"We remain ready, willing and able to assist the Pakistanis and to partner with them to provide additional training, to conduct joint operations, should they desire to do so," Gates told a news conference.
Gates said the Pakistani government has not requested any additional assistance in the weeks since al Qaeda and affiliated extremists have intensified their fighting inside Pakistan. And he stressed that the United States would respect the Pakistanis' judgment on the utility of American military assistance.
"We're not aware of any proposals that the Pakistanis have made to us at this point," he said. "This is clearly an evolving issue. And what we have tried to communicate to the Pakistanis and essentially what we are saying here is we are prepared to look at a range of cooperation with them in a number of different areas, but at this point it's their nickel, and we await proposals or suggestions from them."
Gates made his remarks not as an announcement but in response to questions from reporters at a regularly scheduled news conference in which he also declined to say whether U.S. combat troops have previously crossed the border from Afghanistan into Pakistan to conduct combat operations.
The question of a U.S. troop presence in Pakistan is highly sensitive, although at times senior U.S. officials have acknowledged various arrangements. In an Associated Press interview in January 2002, for example, Gen. Tommy Franks, who headed the U.S. Central Command at the time, disclosed a deal with Pakistan allowing U.S. troops in Afghanistan to cross the border in pursuit of fugitive extremist leaders.
Gates said Pakistani authorities were understandably taking their time in deciding whether to request more military assistance from the United States. He noted the assassination in Dec. 27 of former prime minister and opposition leader Benazir Bhutto and subsequent fears of increased unrest.
"I think that the emergence of this fairly considerable security challenge in Pakistan has really been brought home to the Pakistani government relatively recently and particularly with the tragic assassination of Mrs.

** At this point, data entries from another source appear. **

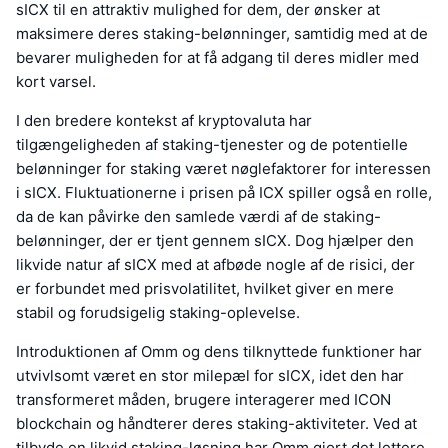
sICX til en attraktiv mulighed for dem, der ønsker at
maksimere deres staking-belønninger, samtidig med at de
bevarer muligheden for at få adgang til deres midler med
kort varsel.
I den bredere kontekst af kryptovaluta har
tilgængeligheden af staking-tjenester og de potentielle
belønninger for staking været nøglefaktorer for interessen
i sICX. Fluktuationerne i prisen på ICX spiller også en rolle,
da de kan påvirke den samlede værdi af de staking-
belønninger, der er tjent gennem sICX. Dog hjælper den
likvide natur af sICX med at afbøde nogle af de risici, der
er forbundet med prisvolatilitet, hvilket giver en mere
stabil og forudsigelig staking-oplevelse.
Introduktionen af Omm og dens tilknyttede funktioner har
utvivlsomt været en stor milepæl for sICX, idet den har
transformeret måden, brugere interagerer med ICON
blockchain og håndterer deres staking-aktiviteter. Ved at
tilbyde en likvid staking-løsning har Omm gjort det lettere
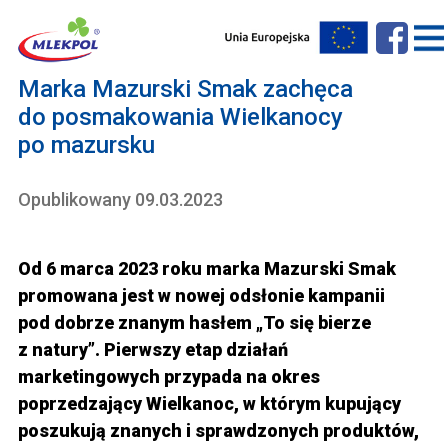
Marka Mazurski Smak zachęca
do posmakowania Wielkanocy
po mazursku
Opublikowany 09.03.2023
Od 6 marca 2023 roku marka Mazurski Smak
promowana jest w nowej odsłonie kampanii
pod dobrze znanym hasłem „To się bierze
z natury”. Pierwszy etap działań
marketingowych przypada na okres
poprzedzający Wielkanoc, w którym kupujący
poszukują znanych i sprawdzonych produktów,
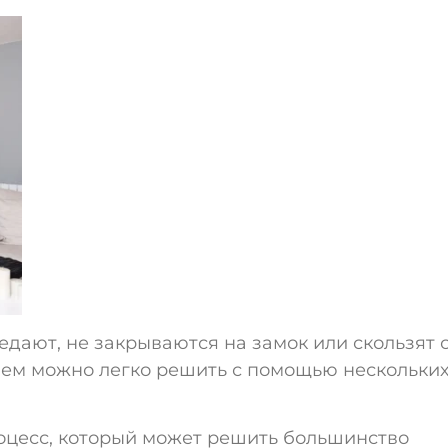
дают, не закрываются на замок или скользят 
лем можно легко решить с помощью нескольки
оцесс, который может решить большинство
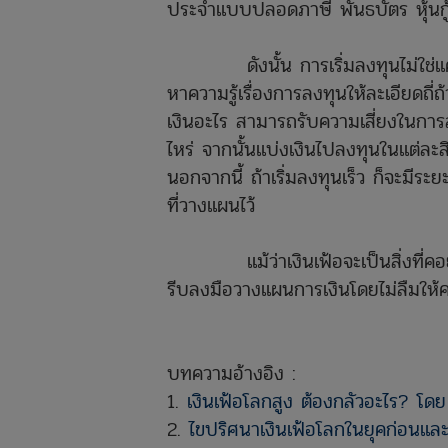
ประจำแบบปลอดภาษี พันธบัตร หุ้นกู
ดังนั้น การเริ่มลงทุนไม่ใช่แค่สน
หาความรู้เรื่องการลงทุนให้ละเอียดถี่
เงินอะไร สามารถรับความเสี่ยงในกา
ไหร่ จากนั้นแบ่งเงินไปลงทุนในแต่ละส
นอกจากนี้ ถ้าเริ่มลงทุนเร็ว ก็จะมีระ
ที่วางแผนไว้
แม้ว่าเงินเฟ้อจะเป็นสิ่งที่คอยบั่
รีบลงมือวางแผนการเงินโดยไม่ลืมให้ความ
บทความอ้างอิง :
1.
เงินเฟ้อโลกสูง ต้องกลัวอะไร? โดย 
2.
ไขปริศนาเงินเฟ้อโลกในยุคก่อนและ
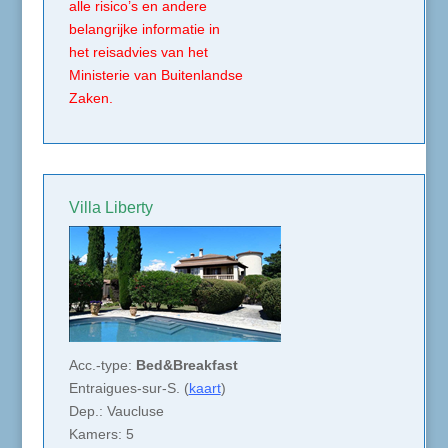
alle
risico’s en andere
belangrijke
informatie in
het reisadvies van
het
Ministerie van Buitenlandse
Zaken.
Villa Liberty
Acc.-type:
Bed&Breakfast
Entraigues-sur-S. (
kaart
)
Dep.: Vaucluse
Kamers: 5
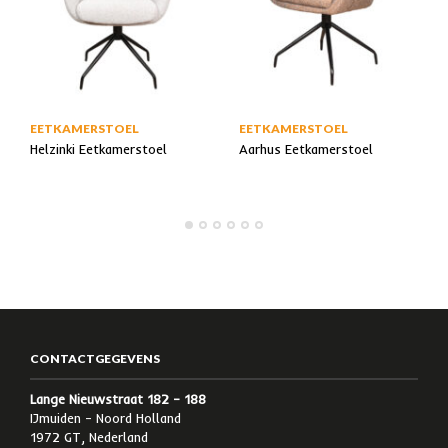
EETKAMERSTOEL
EETKAMERSTOEL
Helzinki Eetkamerstoel
Aarhus Eetkamerstoel
CONTACTGEGEVENS
Lange Nieuwstraat 182 – 188
IJmuiden – Noord Holland
1972 GT, Nederland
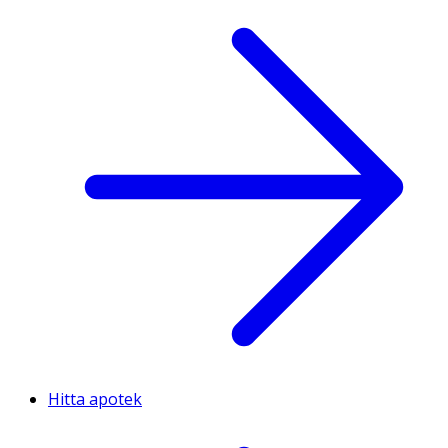
Hitta apotek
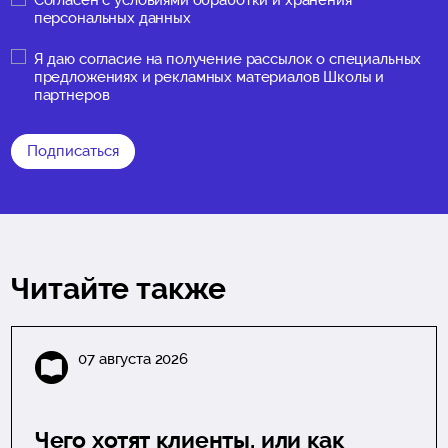
Согласен с
условиями обработки и хранения
персональных данных
Я даю
согласие на получение рассылок о специальных
предложениях и рекламных материалов Школы и
партнеров
Подписаться
Читайте также
07 августа 2026
Чего хотят клиенты, или как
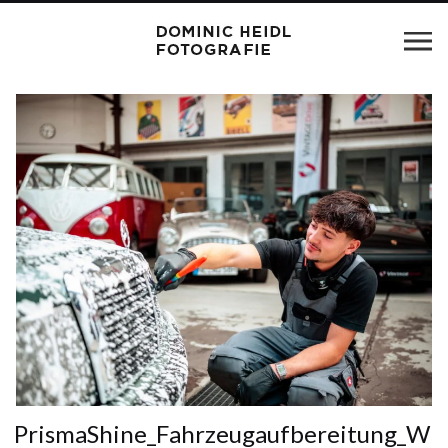
PrismaShine_Fahrzeugaufbereitung_W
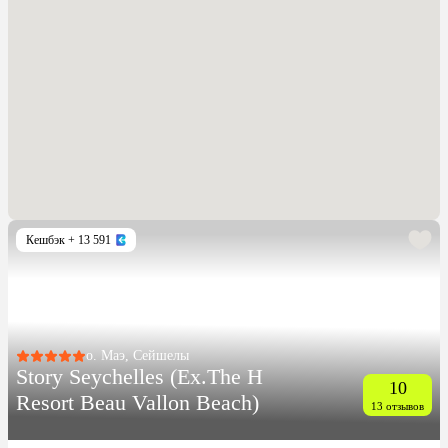
Кешбэк
+ 13 591
о. Маэ, Сейшелы
Story Seychelles (Ex.The H
10
Resort Beau Vallon Beach)
13 отзывов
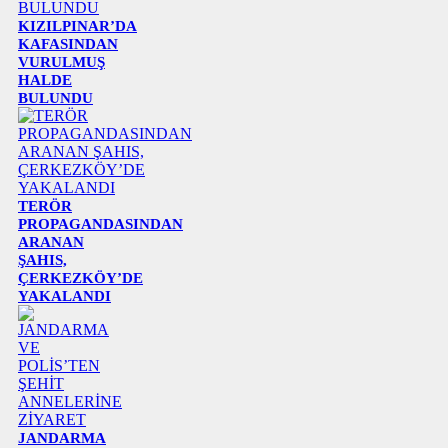
KIZILPINAR’DA
KAFASINDAN
VURULMUŞ
HALDE
BULUNDU
TERÖR
PROPAGANDASINDAN
ARANAN
ŞAHIS,
ÇERKEZKÖY’DE
YAKALANDI
JANDARMA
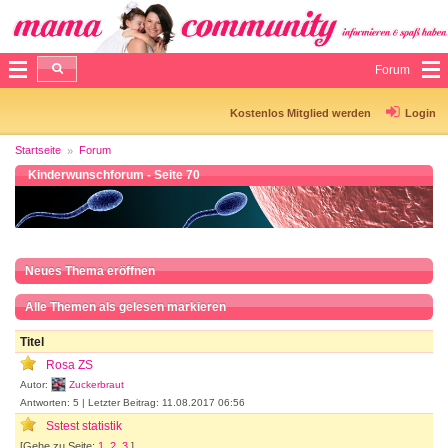
Forum
Kostenlos Mitglied werden
Login
Startseite
Forum
Kinderwunschforum - Seite 70
Neues Thema eröffnen
Alle Themen als gelesen markieren
Titel
Rosa ZS
Autor:
Zuckerbraut
Antworten: 5 | Letzter Beitrag: 11.08.2017 06:56
Sstest statistik
[Gehe zu Seite:
1
,
2
,
3
]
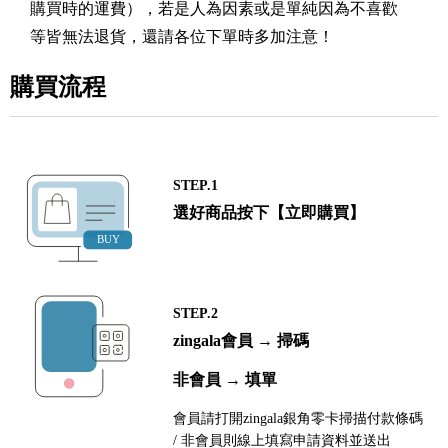
購買時的運費），若是人為因素或是單純因為不喜歡
等皆無法退貨，還請各位下單時多加注意！
購買流程
STEP.1
選好商品按下【立即購買】
STEP.2
zingala會員 → 掃碼
非會員 → 填單
會員請打開zingala銀角零卡掃描付款條碼
/ 非會員則線上填寫申請資料並送出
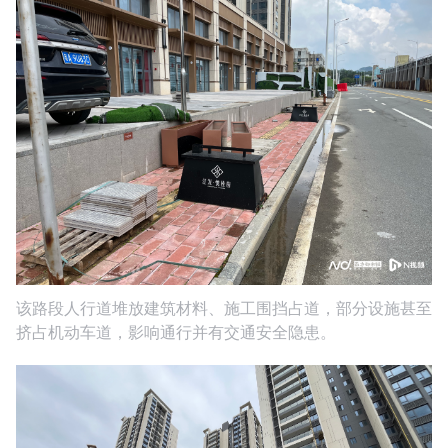
该路段人行道堆放建筑材料、施工围挡占道，部分设施甚至
挤占机动车道，影响通行并有交通安全隐患。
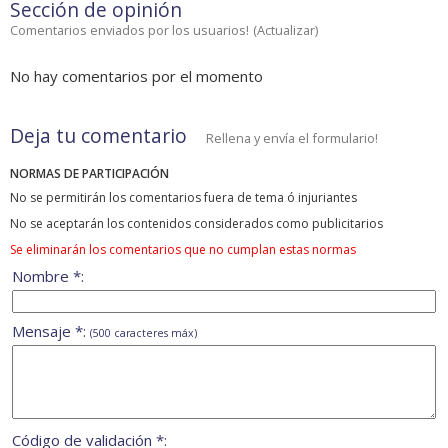
Sección de opinión
Comentarios enviados por los usuarios!
(
Actualizar
)
No hay comentarios por el momento
Deja tu comentario
Rellena y envía el formulario!
NORMAS DE PARTICIPACIÓN
No se permitirán los comentarios fuera de tema ó injuriantes
No se aceptarán los contenidos considerados como publicitarios
Se eliminarán los comentarios que no cumplan estas normas
Nombre *:
Mensaje *:
(500 caracteres máx)
Código de validación *:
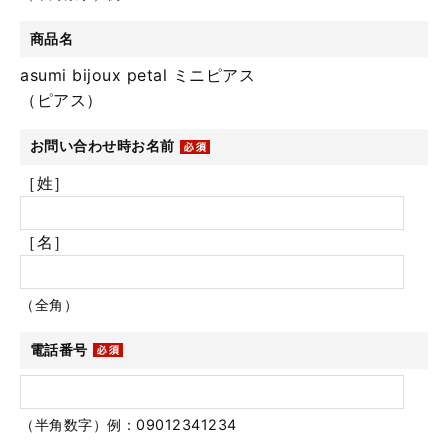
商品名
asumi bijoux petal ミニピアス
（ピアス）
お問い合わせ時お名前
［姓］
［名］
（全角）
電話番号
（半角数字）例：09012341234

Bhutto," Gates said. "So I think it's not particularly surprising that they have not fully thought through exactly how they intend to proceed and their strategy going forward."
The United States has about 28,000 troops in neighboring Afghanistan, and Gates earlier this month ordered another 3,200 to go this spring to train Afghan forces and to help fight Taliban insurgents.
U.S. intelligence believes al Qaeda leader Osama bin Laden is on the Pakistani side of the border with Afghanistan.
The top American commander in the region, Navy Adm. William J. Fallon, was in Pakistan earlier this week meeting with senior Pakistani officials, including the new army chief, Gen. Ashfaq Kayani. Last week Fallon told reporters that Pakistani officials were more willing to seek U.S. assistance.
Adm. Mike Mullen, chairman of the Joint Chiefs of Staff, who appeared at the news conference with Gates, said he did not know whether Fallon had offered or received any new proposals.
Most of the discussion with the Pakistanis thus far has focused on the possibility of U.S. troops being used to train Pakistani forces, Gates said, but he acknowledged that combat operations might also be included.
"You're not talking about significant numbers of U.S. troops for the kinds of things if you're talking about going after al Qaeda in the border area or something like that," Gates said. "So, in my way of thinking, we're talking about a very small number of troops, should that happen. And it's clearly a pretty remote area. But, again, the Pakistani government has to be the judge of this."
Asked more specifically what he meant by a "very small number" of U.S. troops, Gates declined to comment.
Mullen said talks with the Pakistanis are progressing and that the U.S. military stands ready to provide training or combat forces.
"If asked to assist, I think we could do a lot," Mullen said.
For several years the focus of U.S. concern about al Qaeda elements in Pakistan was their support for Taliban extremists who have received training in western Pakistan and then infiltrated into Afghanistan to foment violence. More recently, al Qaeda in Pakistan has posed more of a threat to the Pakistani government, seeking to destabilize the government of a nuclear-armed Muslim nation.
At his news conference, Gates said the concern about al Qaeda goes beyond its threat to Pakistan and Afghanistan.
"We are all concerned about the reestablishment of al Qaeda safe havens in the border area," he said. "I think it would be unrealistic to assume that all of the planning that they're doing is focused strictly on Pakistan. So I think that that is a continuing threat to Europe as well as to us."